What the task requires
The entries that follow include a run beginning at the line with "кружку. Правда, по" and ending at the line with "panaderas (ideales para hacer pan) suelen"; restate that run word for word and leave the rest out.

Data for processing
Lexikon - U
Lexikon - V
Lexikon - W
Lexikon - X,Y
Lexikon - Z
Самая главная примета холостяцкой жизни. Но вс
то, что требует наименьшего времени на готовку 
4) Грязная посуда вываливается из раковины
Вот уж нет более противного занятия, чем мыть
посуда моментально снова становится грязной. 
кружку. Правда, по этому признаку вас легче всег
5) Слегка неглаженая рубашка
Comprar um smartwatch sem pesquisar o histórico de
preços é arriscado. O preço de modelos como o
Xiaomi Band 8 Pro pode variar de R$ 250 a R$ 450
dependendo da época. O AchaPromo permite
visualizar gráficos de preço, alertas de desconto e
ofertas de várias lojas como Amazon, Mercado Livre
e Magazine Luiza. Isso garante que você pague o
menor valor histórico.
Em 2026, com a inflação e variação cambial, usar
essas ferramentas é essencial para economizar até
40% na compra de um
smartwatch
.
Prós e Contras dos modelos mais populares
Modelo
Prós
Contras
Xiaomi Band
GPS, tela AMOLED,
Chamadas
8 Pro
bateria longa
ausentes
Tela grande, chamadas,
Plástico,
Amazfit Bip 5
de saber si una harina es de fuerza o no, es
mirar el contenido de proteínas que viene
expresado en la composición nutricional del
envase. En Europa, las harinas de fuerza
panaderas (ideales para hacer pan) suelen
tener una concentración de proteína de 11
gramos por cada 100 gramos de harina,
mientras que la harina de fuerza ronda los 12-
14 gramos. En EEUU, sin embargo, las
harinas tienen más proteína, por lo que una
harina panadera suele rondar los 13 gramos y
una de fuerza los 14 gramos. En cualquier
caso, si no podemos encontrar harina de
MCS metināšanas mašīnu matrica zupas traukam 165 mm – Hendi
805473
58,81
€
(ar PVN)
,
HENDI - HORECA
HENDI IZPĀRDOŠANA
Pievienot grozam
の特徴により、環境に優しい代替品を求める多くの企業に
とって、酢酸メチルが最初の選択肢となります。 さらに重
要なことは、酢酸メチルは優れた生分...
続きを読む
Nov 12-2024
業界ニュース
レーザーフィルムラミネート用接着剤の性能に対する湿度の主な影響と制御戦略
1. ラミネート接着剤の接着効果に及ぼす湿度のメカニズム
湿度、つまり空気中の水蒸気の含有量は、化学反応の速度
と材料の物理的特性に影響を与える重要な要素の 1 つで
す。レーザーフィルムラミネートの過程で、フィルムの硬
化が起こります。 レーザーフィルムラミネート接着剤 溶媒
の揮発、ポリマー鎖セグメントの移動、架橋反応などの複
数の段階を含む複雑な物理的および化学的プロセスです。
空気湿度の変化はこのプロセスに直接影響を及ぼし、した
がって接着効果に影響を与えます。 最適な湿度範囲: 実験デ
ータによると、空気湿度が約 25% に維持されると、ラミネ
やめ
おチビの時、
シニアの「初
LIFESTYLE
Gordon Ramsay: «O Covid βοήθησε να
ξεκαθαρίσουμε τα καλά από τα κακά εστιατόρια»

Exercise result
кружку. Правда, по этому признаку вас легче всег
5) Слегка неглаженая рубашка
Comprar um smartwatch sem pesquisar o histórico de
preços é arriscado. O preço de modelos como o
Xiaomi Band 8 Pro pode variar de R$ 250 a R$ 450
dependendo da época. O AchaPromo permite
visualizar gráficos de preço, alertas de desconto e
ofertas de várias lojas como Amazon, Mercado Livre
e Magazine Luiza. Isso garante que você pague o
menor valor histórico.
Em 2026, com a inflação e variação cambial, usar
essas ferramentas é essencial para economizar até
40% na compra de um
smartwatch
.
Prós e Contras dos modelos mais populares
Modelo
Prós
Contras
Xiaomi Band
GPS, tela AMOLED,
Chamadas
8 Pro
bateria longa
ausentes
Tela grande, chamadas,
Plástico,
Amazfit Bip 5
de saber si una harina es de fuerza o no, es
mirar el contenido de proteínas que viene
expresado en la composición nutricional del
envase. En Europa, las harinas de fuerza
panaderas (ideales para hacer pan) suelen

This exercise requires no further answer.